What the latest forecasts are signalling
The ESRI’s latest adjustment is important not only for the Republic’s inflation outlook, but also for how policymakers and businesses interpret the durability of the current shock. O’Toole said the institute expects higher prices to come through within this year, moving “from now to the summer months into the winter. ” That time frame implies a persistent rather than temporary effect, with the oil price rise potentially shaping inflation well beyond the immediate headlines about transport fuel.
This is also why the natural gas surge matters alongside oil. Gas has become central to the mass production of food, so a higher gas price does not stay isolated in the energy market. It affects input costs across production chains, making the inflation problem more structural than a simple comparison of fuel station receipts would suggest.

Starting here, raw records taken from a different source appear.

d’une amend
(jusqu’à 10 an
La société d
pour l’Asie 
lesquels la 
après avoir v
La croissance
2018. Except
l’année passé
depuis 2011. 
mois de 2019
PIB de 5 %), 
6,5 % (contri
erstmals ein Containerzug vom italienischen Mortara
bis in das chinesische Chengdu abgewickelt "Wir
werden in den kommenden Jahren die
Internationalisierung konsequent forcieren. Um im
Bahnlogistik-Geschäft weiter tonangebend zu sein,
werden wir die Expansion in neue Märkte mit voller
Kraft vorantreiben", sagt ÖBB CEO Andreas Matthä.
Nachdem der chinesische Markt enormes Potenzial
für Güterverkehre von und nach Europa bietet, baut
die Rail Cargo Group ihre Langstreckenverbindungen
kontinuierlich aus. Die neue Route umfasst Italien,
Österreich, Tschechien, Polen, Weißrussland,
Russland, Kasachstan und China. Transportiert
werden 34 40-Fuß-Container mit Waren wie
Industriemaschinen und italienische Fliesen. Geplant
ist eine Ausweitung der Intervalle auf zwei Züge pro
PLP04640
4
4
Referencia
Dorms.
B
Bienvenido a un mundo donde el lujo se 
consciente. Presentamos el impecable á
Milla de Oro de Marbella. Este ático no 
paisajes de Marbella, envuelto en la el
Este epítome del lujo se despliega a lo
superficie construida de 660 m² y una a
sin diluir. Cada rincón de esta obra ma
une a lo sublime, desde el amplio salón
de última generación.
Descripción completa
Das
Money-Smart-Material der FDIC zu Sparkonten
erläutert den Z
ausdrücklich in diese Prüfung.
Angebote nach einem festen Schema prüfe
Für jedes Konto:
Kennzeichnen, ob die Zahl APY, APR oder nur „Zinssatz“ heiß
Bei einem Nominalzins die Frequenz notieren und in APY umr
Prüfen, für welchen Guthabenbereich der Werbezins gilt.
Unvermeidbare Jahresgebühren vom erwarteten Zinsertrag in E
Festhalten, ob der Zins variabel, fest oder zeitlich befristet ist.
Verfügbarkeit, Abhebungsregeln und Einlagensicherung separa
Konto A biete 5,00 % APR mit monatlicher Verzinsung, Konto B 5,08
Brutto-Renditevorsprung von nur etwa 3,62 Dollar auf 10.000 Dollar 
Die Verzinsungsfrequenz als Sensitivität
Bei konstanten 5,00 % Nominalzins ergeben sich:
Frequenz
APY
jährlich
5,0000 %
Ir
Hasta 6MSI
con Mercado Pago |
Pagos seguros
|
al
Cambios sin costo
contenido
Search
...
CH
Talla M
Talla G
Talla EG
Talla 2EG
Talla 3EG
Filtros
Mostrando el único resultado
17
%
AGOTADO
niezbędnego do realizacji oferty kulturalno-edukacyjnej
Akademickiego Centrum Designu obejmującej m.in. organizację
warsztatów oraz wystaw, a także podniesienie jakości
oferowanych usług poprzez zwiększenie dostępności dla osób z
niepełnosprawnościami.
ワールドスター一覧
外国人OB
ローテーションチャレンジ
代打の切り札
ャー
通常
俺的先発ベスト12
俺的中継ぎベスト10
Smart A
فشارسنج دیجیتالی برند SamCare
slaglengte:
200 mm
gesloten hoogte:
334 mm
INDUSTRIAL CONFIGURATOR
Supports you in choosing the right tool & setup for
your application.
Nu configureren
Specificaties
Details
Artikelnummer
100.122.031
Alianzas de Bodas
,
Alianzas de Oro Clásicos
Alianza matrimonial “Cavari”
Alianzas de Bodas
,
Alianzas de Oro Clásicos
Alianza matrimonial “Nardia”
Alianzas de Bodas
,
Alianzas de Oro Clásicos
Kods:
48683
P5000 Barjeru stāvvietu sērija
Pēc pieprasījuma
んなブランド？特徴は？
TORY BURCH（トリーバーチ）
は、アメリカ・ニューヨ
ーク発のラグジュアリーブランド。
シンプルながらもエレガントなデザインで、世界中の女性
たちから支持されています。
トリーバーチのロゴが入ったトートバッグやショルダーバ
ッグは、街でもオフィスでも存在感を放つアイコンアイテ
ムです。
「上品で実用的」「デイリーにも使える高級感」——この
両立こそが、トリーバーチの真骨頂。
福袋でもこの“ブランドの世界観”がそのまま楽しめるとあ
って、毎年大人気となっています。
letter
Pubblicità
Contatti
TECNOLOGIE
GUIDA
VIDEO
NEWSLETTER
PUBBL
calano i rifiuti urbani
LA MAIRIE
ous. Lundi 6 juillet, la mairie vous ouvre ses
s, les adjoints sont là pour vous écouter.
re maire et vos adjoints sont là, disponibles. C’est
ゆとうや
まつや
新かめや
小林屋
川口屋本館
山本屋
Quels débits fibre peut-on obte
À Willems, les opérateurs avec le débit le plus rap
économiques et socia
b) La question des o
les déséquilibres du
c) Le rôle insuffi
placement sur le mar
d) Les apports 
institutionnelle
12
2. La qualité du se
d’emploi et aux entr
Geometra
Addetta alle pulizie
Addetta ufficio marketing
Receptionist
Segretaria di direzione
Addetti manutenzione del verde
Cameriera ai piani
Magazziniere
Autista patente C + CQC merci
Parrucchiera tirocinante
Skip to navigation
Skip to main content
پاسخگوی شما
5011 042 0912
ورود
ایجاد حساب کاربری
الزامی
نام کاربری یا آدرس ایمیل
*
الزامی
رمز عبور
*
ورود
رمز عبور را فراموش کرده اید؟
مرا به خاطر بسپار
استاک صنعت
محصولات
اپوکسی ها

Regional and wider economic consequences
For Ireland, the concern is that a relatively familiar energy spike may prove more embedded than earlier shocks. The ESRI’s move from a 2. 1 per cent to a 3. 2 per cent inflation forecast already shows how quickly assumptions can change when energy markets move sharply. If the latest trajectory holds, the pressure on consumer prices could intensify through transport, logistics, food production, and other energy-dependent sectors.
More broadly, the episode underlines how modern economies remain tied to oil and gas in ways that are easy to overlook until prices jump. The immediate rise in petrol and diesel is visible. The less visible risk is the transmission into wages, contracts, supply chains, and everyday goods. That is why the current oil price rise is being watched less as a single-market event and more as a test of how quickly inflation can reassert itself through the wider economy.
With the ESRI preparing to revisit its forecast, the central question is no longer whether prices will rise, but how far and how long the pressure will spread before the next adjustment arrives.